▶ **Work instructions**
In the entries below, every line with the string "from" is to be reported.

▶ **Page-level text extractions**
Start of Block
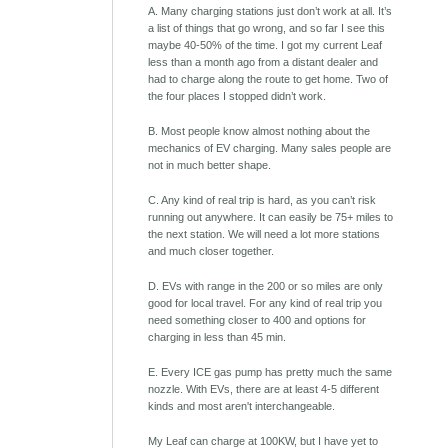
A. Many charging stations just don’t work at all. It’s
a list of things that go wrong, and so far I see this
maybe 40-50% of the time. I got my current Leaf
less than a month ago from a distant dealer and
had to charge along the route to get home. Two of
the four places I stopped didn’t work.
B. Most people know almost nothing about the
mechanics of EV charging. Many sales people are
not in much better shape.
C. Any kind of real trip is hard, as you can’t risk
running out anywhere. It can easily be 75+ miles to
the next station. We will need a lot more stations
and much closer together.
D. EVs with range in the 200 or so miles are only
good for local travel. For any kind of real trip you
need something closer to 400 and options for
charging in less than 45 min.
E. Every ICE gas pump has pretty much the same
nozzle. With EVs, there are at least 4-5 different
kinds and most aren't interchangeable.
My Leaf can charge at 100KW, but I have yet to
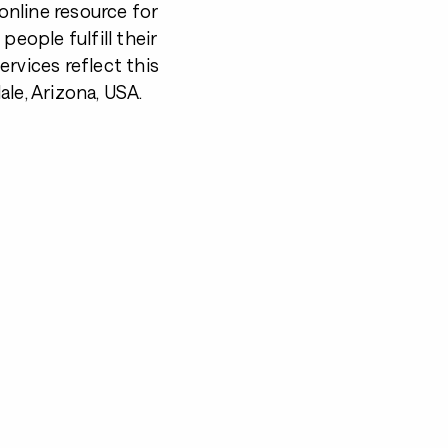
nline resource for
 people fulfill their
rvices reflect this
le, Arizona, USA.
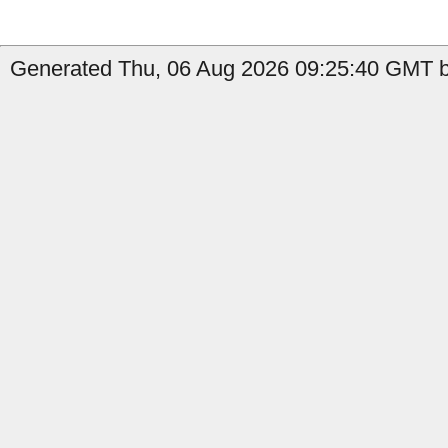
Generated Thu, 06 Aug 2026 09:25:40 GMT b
End of Block
Start of Block
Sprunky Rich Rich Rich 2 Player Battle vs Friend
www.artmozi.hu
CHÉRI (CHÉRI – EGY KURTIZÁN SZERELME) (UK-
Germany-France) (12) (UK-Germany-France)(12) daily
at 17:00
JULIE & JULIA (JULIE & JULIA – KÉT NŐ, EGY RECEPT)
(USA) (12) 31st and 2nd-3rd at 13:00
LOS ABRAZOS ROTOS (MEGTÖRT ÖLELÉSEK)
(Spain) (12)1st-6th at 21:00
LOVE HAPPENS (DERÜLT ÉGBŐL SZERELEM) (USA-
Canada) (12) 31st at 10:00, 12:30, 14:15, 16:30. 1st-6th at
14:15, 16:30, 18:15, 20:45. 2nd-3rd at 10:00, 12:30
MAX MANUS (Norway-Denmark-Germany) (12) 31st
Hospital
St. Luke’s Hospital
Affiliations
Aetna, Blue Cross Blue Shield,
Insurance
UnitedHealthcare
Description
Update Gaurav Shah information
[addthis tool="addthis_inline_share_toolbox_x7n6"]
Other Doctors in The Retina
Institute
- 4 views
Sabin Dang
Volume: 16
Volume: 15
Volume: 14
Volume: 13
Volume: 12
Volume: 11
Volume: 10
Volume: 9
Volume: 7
End of Block
Start of Block
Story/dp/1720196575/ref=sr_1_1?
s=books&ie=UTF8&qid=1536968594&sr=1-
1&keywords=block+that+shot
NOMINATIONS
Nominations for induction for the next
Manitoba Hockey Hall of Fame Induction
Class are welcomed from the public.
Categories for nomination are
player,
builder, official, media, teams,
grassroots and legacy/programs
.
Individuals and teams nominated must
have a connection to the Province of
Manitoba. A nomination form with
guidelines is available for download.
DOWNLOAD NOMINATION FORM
End of Block
▶ **Exercise answer**
less than a month ago from a distant dealer and
Class are welcomed from the public.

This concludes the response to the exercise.